The Cuckoo Boy by Grant Gillespie reviewed by Louise Laurie at TheBookbag
This debut novel centres around a young boy called James. His adoptive parents don’t appear to be up to the task of rearing and nurturing such a complex personality (he tests them at every level of his upbringing) and the resultant ending is truly shocking.The reader is introduced to twenty-something married couple Sandra and Kenneth. And yes, they suit their names. They are an average couple with an average intellect leading average lives. They are also desperate to become a family unit. Sandra, right from the word go, appears to be a woman living on her nerves. A smooth-running domestic life is top of her agenda … no matter what. And in that regard, she is insular and narrow-minded. So it didn’t come as a surprise when I read between the lines. She wants a baby but not the mess that comes with it. James, a tiny baby is brought into this brittle home.
He does not settle well. This is an understatement. To help emphasise that point Sandra continued to use her baby book as her bible, and James seemed to defy every anticipated behavioural change. But Sandra also appears unwittingly, I think, to be making a rod for her own back. For instance, she keeps the in-laws at arm’s length when she could really do with an extra pair of hands. She is trying so hard to be a ‘good’ parent that she’s worn out with all the hard work.
Gillespie has some fine comic lines throughout. I’m not surprised to read on the back cover blurb that he’s also an actor. The first part of this novel, deep in suburbia, could easily be put on the stage. As a farce. And centre-stage would be … James. As he grows up and participates in normal childhood activities: going to school, making friends etc there are huge and to a certain extent disturbing elements of his development. Child psychologists differ in their professional prognosis and Sandra and Kenneth’s nerves are taut. They are not sure what to do next.

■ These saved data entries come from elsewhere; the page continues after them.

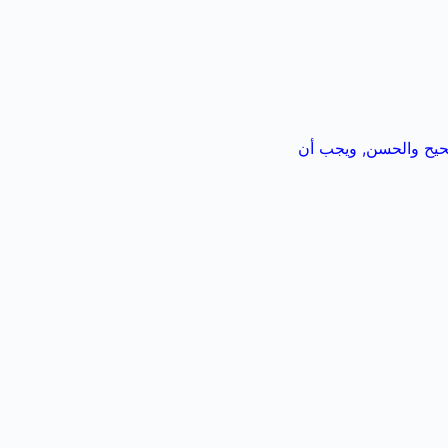
صحيح والحسن, ويجب أن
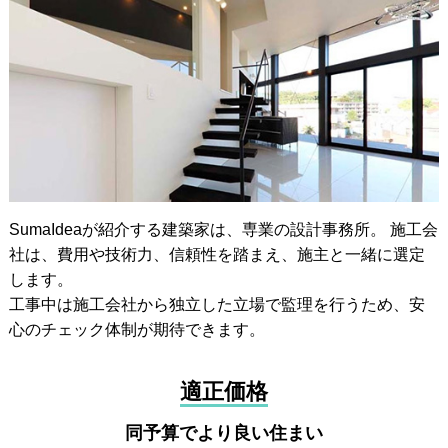
SumaIdeaが紹介する建築家は、専業の設計事務所。 施工会
社は、費用や技術力、信頼性を踏まえ、施主と一緒に選定
します。
工事中は施工会社から独立した立場で監理を行うため、安
心のチェック体制が期待できます。
適正価格
同予算でより良い住まい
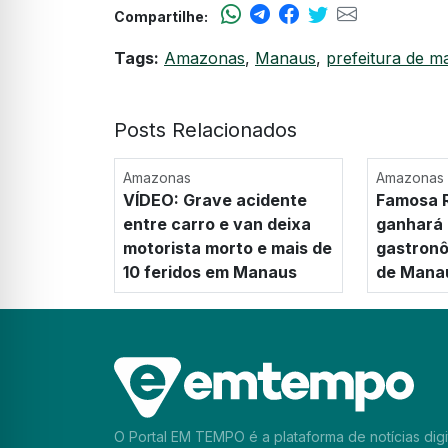
Compartilhe:
Tags:
Amazonas
,
Manaus
,
prefeitura de 
Posts Relacionados
Amazonas
Amazonas
VÍDEO: Grave acidente
Famosa R
entre carro e van deixa
ganhará
motorista morto e mais de
gastronô
10 feridos em Manaus
de Mana
O Portal EM TEMPO é a plataforma de notícias digi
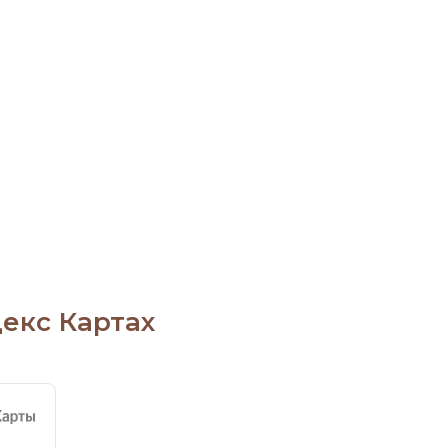
екс Картах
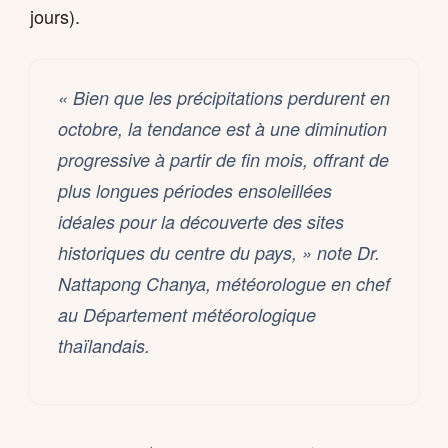
jours).
« Bien que les précipitations perdurent en
octobre, la tendance est à une diminution
progressive à partir de fin mois, offrant de
plus longues périodes ensoleillées
idéales pour la découverte des sites
historiques du centre du pays, » note Dr.
Nattapong Chanya, météorologue en chef
au Département météorologique
thaïlandais.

James is a clever little boy. He constantly blames his imaginary friend for any misdemeanours. He can also play on Sandra’s weak elements of parenting. All of this makes for engrossing reading. I definitely got the sense that something monumental was brewing and that it would involve James. He really is something. Sometimes he can conduct a lovely conversation with grown-ups, completely charming them in the process. At other times he’s very young for his years having to have basic things explained to him in words of one syllable. He is one mixed-up kid. But time and time again, due to Gillespie’s narrative we can see that James’ thought processes are skewed. Gillespie describes many, many awkward episodes, usually involving a fraught Sandra and a keyed-up James. Heart-wrenching and thought-provoking at the same time. During these episodes which are told in great detail, I felt equally for the mother and the son. Both pulling in opposite directions. These episodes are heaped upon the rather insubstantial shoulders of the parents and they are sagging under the weight of it all. Can they continue to cope?

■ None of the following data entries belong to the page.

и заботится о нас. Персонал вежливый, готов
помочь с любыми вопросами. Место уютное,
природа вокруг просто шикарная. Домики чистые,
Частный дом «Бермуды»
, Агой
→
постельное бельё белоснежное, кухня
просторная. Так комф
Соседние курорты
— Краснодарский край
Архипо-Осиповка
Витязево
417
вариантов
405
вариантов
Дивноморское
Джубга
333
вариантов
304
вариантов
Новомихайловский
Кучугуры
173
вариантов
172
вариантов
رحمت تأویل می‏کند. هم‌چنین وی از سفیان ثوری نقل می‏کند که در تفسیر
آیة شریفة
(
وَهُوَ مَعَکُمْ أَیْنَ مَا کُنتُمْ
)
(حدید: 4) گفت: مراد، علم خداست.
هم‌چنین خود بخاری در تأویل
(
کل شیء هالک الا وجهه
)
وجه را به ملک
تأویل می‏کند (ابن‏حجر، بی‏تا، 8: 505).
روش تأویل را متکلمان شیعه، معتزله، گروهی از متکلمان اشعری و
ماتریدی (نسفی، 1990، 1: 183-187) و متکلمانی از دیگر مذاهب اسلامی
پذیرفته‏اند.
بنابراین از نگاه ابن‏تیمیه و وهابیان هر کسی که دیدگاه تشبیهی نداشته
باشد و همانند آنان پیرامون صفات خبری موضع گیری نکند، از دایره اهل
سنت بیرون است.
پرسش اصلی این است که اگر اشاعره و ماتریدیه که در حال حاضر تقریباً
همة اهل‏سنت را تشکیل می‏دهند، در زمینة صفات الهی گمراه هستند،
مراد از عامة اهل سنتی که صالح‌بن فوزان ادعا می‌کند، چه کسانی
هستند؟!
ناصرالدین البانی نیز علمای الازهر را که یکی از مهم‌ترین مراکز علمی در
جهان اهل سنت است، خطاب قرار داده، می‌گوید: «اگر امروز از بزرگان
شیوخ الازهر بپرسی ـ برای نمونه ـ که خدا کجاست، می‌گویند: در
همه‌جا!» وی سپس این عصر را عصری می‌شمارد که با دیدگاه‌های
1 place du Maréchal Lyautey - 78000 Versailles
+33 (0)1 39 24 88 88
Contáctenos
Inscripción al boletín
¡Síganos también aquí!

Then the ‘big one’, the one from which no one will ever be the same again, occurs. Gillespie describes it in all its unbelievable detail. And as if that were not enough to digest, through James, we get to hear all about the cuckoo. And, by definition, we see James and try to understand him better. Towards the end of the novel James has numerous conversations with grown-ups and professionals. These detached conversations will stop you in your tracks.
It is a fine piece of writing. Who is right? Who is wrong? A deeply thought-provoking book. Recommended.